Потом он совещался, со своим «штабом» – совещался весь вечер, допоздна. Еще и этот «женский бунт»! Все понимали, что покойный Кранц перегнул палку со своим тотальным тралением, но – мертвых критиковать не принято – никто не осмелился предложить отказаться от неудачного плана, задержанных (хотя бы женщин) распустить по домам, а потом провести мобилизацию уже более спокойно, через биржу. Оставалось расхлебывать кашу, заваренную покойным.
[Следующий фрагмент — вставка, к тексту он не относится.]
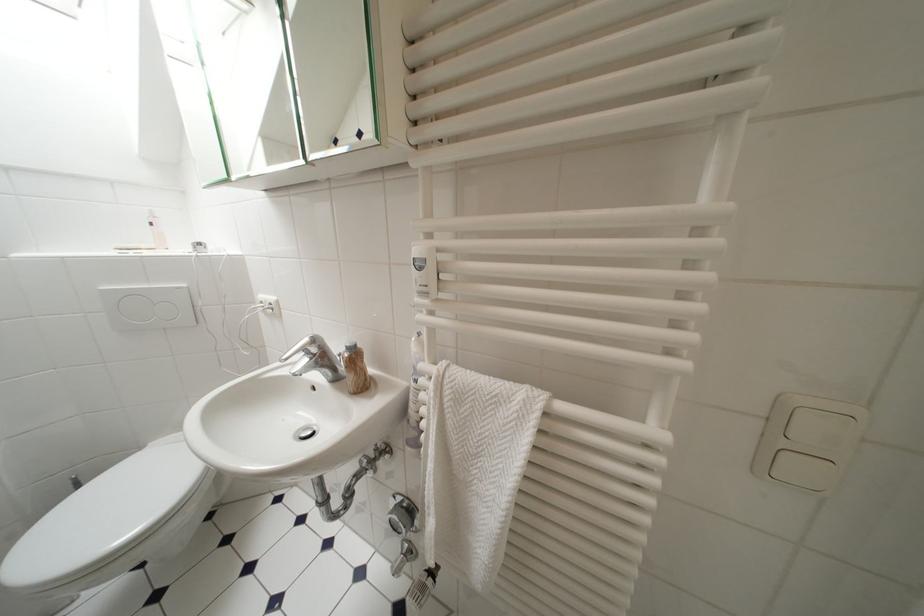 Where is `silver faucet handle`? Image resolution: width=924 pixels, height=616 pixels. silver faucet handle is located at coordinates (301, 346). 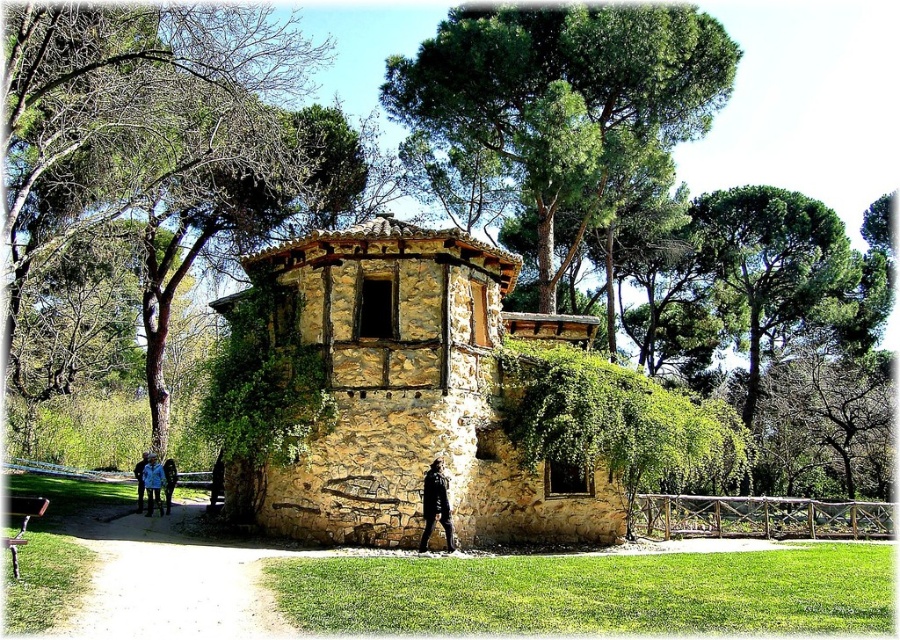 Question: Does brown bark tree at upper left have a smaller size compared to black leather jacket at center?

Choices:
 (A) no
 (B) yes

Answer: (A)

Question: Does black leather jacket at center appear over blue fabric jacket at lower left?

Choices:
 (A) yes
 (B) no

Answer: (A)

Question: Which object appears closest to the camera in this image?

Choices:
 (A) blue fabric jacket at center
 (B) green leafy tree at upper center
 (C) blue fabric jacket at lower left

Answer: (A)

Question: Which is nearer to the blue denim jacket at lower left?

Choices:
 (A) blue fabric jacket at center
 (B) green leafy tree at upper center
 (C) brown bark tree at upper left
 (D) blue fabric jacket at lower left

Answer: (A)

Question: Does green leafy tree at upper center have a lesser width compared to blue denim jacket at lower left?

Choices:
 (A) no
 (B) yes

Answer: (A)

Question: Which of the following is the closest to the observer?

Choices:
 (A) (424, 522)
 (B) (165, 472)
 (C) (78, 84)
 (D) (153, 458)

Answer: (A)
– Я больше – не хочу – беспорядков – в этом городе! -кричал Мальцан, прихлопывая по столу ладонью. – Довольно! Вчера – стрельба из-за этого печатника! Сегодня сумасшедший террорист устраивает бойню перед зданием высшего германского административного органа – в результате гибнет доктор Кранц, гибнет случайно оказавшийся тут же командир танкового полка со своим начальником штаба, гибнут еще семеро немцев – неслыханный позор, господа! А что будет завтра? Может быть, нам придется стрелять по толпе разъяренных баб? И это происходит в тот момент, когда в Виннице находится группа журналистов из нейтральных стран. Господа отдают себе отчет в значении этого обстоятельства?
Господа отдавали себе отчет, но господа не совсем представляли себе, что тут можно сделать. Да, могут быть беспорядки, с этим вышло неудачно.
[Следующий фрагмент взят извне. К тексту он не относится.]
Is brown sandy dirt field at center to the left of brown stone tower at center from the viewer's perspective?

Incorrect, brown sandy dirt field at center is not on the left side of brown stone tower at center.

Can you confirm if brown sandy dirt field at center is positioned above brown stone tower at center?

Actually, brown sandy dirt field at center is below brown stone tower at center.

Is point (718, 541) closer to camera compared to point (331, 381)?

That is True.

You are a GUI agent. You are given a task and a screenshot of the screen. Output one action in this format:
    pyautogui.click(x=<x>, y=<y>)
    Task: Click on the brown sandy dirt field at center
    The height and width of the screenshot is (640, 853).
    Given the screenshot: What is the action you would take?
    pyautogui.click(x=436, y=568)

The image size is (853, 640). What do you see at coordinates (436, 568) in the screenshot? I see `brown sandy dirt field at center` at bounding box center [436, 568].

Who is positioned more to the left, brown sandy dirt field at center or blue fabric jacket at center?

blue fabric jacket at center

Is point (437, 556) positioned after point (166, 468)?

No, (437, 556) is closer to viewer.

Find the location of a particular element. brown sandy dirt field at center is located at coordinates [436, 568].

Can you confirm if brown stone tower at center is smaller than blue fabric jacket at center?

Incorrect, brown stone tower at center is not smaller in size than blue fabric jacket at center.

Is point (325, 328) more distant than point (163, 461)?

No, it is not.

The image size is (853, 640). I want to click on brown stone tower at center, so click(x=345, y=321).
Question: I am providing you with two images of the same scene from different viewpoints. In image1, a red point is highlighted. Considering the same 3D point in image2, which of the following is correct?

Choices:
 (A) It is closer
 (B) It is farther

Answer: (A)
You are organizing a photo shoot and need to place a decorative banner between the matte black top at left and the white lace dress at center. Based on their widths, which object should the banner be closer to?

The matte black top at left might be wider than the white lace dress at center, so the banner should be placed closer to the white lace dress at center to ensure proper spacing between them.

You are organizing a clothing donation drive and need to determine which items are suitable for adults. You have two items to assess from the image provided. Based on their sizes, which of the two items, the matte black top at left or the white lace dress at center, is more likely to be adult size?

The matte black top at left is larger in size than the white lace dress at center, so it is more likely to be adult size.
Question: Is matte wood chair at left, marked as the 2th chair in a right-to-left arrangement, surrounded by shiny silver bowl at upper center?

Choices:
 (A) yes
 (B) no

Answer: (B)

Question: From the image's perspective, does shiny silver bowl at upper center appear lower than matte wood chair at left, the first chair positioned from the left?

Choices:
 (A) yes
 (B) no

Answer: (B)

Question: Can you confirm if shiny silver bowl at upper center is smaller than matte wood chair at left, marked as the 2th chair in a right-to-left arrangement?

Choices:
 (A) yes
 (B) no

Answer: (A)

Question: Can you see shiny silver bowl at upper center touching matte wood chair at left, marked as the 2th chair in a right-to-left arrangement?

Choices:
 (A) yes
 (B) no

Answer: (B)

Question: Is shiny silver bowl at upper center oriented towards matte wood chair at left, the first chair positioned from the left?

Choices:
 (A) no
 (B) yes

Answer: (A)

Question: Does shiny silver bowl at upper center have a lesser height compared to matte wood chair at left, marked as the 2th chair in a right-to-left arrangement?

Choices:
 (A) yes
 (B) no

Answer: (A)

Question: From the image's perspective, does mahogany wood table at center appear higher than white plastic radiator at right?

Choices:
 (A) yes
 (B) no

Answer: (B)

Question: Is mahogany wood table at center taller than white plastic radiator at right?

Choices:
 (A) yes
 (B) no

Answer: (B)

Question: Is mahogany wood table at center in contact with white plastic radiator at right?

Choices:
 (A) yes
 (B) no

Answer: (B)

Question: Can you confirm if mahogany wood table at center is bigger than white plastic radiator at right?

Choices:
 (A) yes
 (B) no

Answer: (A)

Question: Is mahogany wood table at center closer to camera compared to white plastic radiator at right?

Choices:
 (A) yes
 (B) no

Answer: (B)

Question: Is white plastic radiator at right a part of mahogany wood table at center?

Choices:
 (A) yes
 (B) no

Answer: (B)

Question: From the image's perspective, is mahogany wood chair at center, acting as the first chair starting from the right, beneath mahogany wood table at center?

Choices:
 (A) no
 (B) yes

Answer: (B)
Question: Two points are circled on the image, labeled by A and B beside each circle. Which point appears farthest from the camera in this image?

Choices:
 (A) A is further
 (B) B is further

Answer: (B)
Мальцан обвел их взглядом и поднялся. Как многие неуверенные в себе люди, он иногда любил щегольнуть быстрым и радикальным решением.
– Немедленно связаться с железной дорогой, – распорядился он. – Весь порожняк – к вокзалу, улицу от вокзала до сборного пункта оцепить, погрузку мобилизованных начать немедленно. Сотрудники биржи поедут с эшелоном до Лемберга, чтобы оформить документацию в пути. Я хочу, чтобы к утру город был чист от мобилизованных!
Шеф гестапо, приблизившись, негромко сказал что-то.
– Ну разумеется, – кивнул Мальцан. – Я имел в виду – мобилизованных женского пола. Мужчины до отправления должны пройти тщательную проверку. Подумайте, где их можно разместить на это время. Может быть, в шталаге, изолировав несколько свободных бараков...
В эту сумасшедшую ночь все понимали, что приказы нового начальства следует исполнять по возможности быстрее. Уже к двадцати трем часам пустые товарные вагоны были поданы к вокзалу, ведущие к нему улицы оцеплены, полиция и солдаты местного гарнизона стояли вдоль тротуаров сплошными шеренгами, держа винтовки наперевес. Длинная молчаливая колонна растянулась на несколько кварталов, в лунном свете – было полнолуние – люди казались призраками. Таня вообще давно уже не понимала, где все это происходит, во сне или наяву. Она ни о чем не думала, ничего не хотела.
Погрузка шла медленно: у каждого вагона сидел за столиком писарь, внося в ведомость персональные данные уезжающих. Имя, фамилия, год рождения. Адресов не спрашивали, – здесь они уже никому не были нужны.
– Татьяна Дежнева, – сказала она, когда очередь дошла до нее, – год рождения тысяча девятьсот двадцать третий...
Писарь записал, не поднимая головы сказал равнодушно: «Следующая!» Таню толкнули дальше, к приставленной к вагону деревянной лесенке; она полезла, цепляясь за перекладины. «Sechsundfiinfzig! – крикнул стоящий рядом солдат – Noch vier, und schliiss!
Поднялись еще четверо, потом немец пнул лесенку и свалил ее на землю. Зарокотала на роликах тяжелая дверь, в вагоне стало темно, лязгнули запоры. Таня пробралась в угол, где было посвободнее, и опустилась на корточки, боязливо пошарив вокруг. Пол был сухой, но замусоренный, – щепки какие-то, солома, обрывки бумаги, крупная колючая пыль. Не то соль, не то уголь.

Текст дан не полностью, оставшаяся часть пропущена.